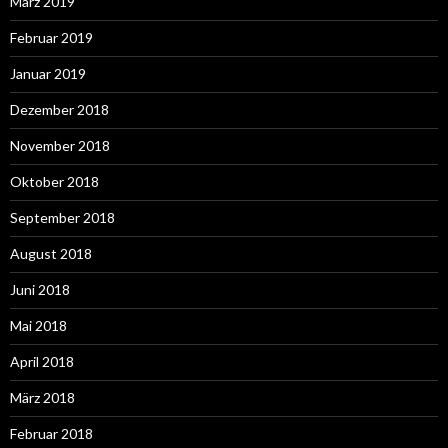
März 2019
Februar 2019
Januar 2019
Dezember 2018
November 2018
Oktober 2018
September 2018
August 2018
Juni 2018
Mai 2018
April 2018
März 2018
Februar 2018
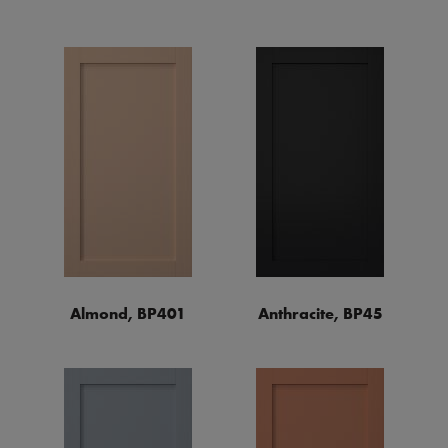
Almond, BP401
Anthracite, BP45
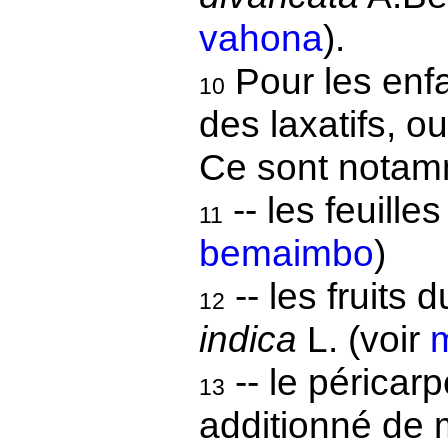
vahona
).
Pour les enfa
10
des laxatifs, o
Ce sont notam
-- les feuille
11
bemaimbo
)
-- les fruits 
12
indica
L. (voir
m
-- le péricarp
13
additionné de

---*---

> [About this task]:
Please restate the entries word for word, with all pictures left out.

> [Solution to the exercise]:
März 2019
Februar 2019
Januar 2019
Dezember 2018
November 2018
Oktober 2018
September 2018
August 2018
Juni 2018
Mai 2018
April 2018
März 2018
Februar 2018
Almond, BP401
Anthracite, BP45
vahona
).
Pour les enfa
10
des laxatifs, o
Ce sont notam
-- les feuille
11
bemaimbo
)
-- les fruits 
12
indica
L. (voir
m
-- le péricarp
13
additionné de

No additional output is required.